Determining a Bottleneck

Page 2 - Seeking answers? Join the Tom's Hardware community: where nearly two million members share solutions and discuss the latest tech.

yomammassson

Distinguished
Jul 21, 2010
58
0
18,630
I have recently decided to slowly buy component for a new computer that I am going to build and I want to know why my system cannot handle games like Bad Company 2 on highest settings. The reason is that the first new component i want to buy would be a graphics card, and if my cpu is causing the bottleneck, there would be no point. So here are my specs:

BFG Nvidia GeForce 9800GT 1GB

Intel Core 2 Quad Q8300 @ 2.50 GHz

8.00 GB RAM

Win 7 OS
 
Solution
Your quad core can support stronger graphics, but at stock speed will be something of a limitation. Your CPU is not junk at all, but there is potential there for more if you wish to go that route. If you are not interested in Overclocking at all, then the potential is being limited.

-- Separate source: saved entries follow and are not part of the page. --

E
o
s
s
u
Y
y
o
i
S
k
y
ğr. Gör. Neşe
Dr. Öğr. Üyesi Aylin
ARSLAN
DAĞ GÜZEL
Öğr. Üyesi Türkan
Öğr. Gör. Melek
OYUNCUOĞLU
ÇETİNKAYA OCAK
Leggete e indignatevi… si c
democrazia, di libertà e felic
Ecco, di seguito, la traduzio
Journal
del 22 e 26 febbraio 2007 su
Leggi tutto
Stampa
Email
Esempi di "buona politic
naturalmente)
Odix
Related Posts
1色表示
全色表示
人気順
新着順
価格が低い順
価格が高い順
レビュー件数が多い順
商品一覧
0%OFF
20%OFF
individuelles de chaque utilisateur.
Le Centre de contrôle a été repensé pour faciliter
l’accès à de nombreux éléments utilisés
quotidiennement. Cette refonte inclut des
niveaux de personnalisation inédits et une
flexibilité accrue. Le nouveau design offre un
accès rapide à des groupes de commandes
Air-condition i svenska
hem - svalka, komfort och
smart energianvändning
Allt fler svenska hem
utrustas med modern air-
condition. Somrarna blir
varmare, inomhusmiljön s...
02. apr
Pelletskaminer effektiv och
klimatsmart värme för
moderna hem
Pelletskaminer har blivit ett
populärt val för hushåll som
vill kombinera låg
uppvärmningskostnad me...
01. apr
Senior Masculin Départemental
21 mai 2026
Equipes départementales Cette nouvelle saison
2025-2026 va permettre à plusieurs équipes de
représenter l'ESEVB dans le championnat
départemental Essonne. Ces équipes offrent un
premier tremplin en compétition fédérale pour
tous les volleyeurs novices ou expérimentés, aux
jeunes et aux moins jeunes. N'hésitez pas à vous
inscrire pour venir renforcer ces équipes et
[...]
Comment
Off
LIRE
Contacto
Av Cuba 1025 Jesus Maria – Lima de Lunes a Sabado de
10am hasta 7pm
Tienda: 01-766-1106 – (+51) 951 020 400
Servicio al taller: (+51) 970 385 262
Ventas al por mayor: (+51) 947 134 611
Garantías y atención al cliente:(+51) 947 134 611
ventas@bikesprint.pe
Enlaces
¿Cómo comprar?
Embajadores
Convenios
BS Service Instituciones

You can't play BC2 at max settings because it is a GPU heavy title, and you GPU is a few generations old.

If you OC'd the quadcore to 3.2ghz or higher, your CPU limitation would be drastically reduced, and there would be less concern over wasting money on an overpowered GPU. At stock speeds, I probably wouldn't suggest much more than an Nvidia 460 or ATI 5830. With a modest OC, you could probably see the benefits of most any single GPU card.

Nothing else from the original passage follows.